From emerging artists to emerging elders

People of all ages come together at the KlezKanada Laurentian Retreat in Lantier, Que. to discover and create Yiddish and Jewish culture AVIA MOORE PHOTO
People of all ages come together at the KlezKanada Laurentian Retreat in Lantier, Que. to discover and create Yiddish and Jewish culture AVIA MOORE PHOTO

Refreshingly, there has been a rise in the number of initiatives dedicated to fostering Jewish creativity and innovation, informing more vibrant Jewish conversations and communities.

These excellent holistic programs, mostly retreats and multi-stage incubators, are aimed almost exclusively at young people. Although I count (for the next three years and one month) as a young person, I wonder about the value of this staunch demographic focus.
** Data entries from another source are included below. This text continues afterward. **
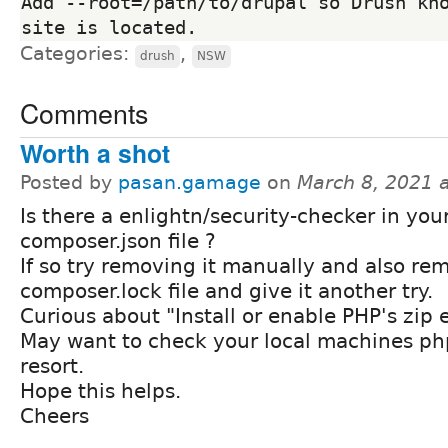
Add --root=/path/to/drupal so Drush kno
Categories:
,
drush
NSW
Comments
Worth a shot
Posted by
pasan.gamage
on
March 8, 2021 
Is there a enlightn/security-checker in you
composer.json file ?
If so try removing it manually and also re
composer.lock file and give it another try.
Curious about "Install or enable PHP's zip 
May want to check your local machines php.i
resort.
Hope this helps.
Cheers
Tent seminars, a fabulous new program of the Yiddish Book Centre in Massachusetts, are one-week intensives hosted in various cities that have explored creative writing, food, museums, comedy and fashion. As their website states, these immersive, free workshops are “for anyone who’s curious about the connections between Jewishness and modern culture.” Anyone, that is, in their 20s.

Most projects cast a slightly wider net aimed at Jews in their 20s and 30s, including PresenTense, a social entrepreneurship incubator in over 15 cities internationally, and the ROI Summit, a global gathering in Israel of change-makers and community-builders. Closer to home, ProMontreal has supported young entrepreneurs under 40 for 15 years, and Toronto’s new Centre for Jewish Innovation, Genesis, equally concentrates on mentorship for young adults – though director, Alana Kayfetz, acknowledges that its focus is more about stage of life than a strict age cap.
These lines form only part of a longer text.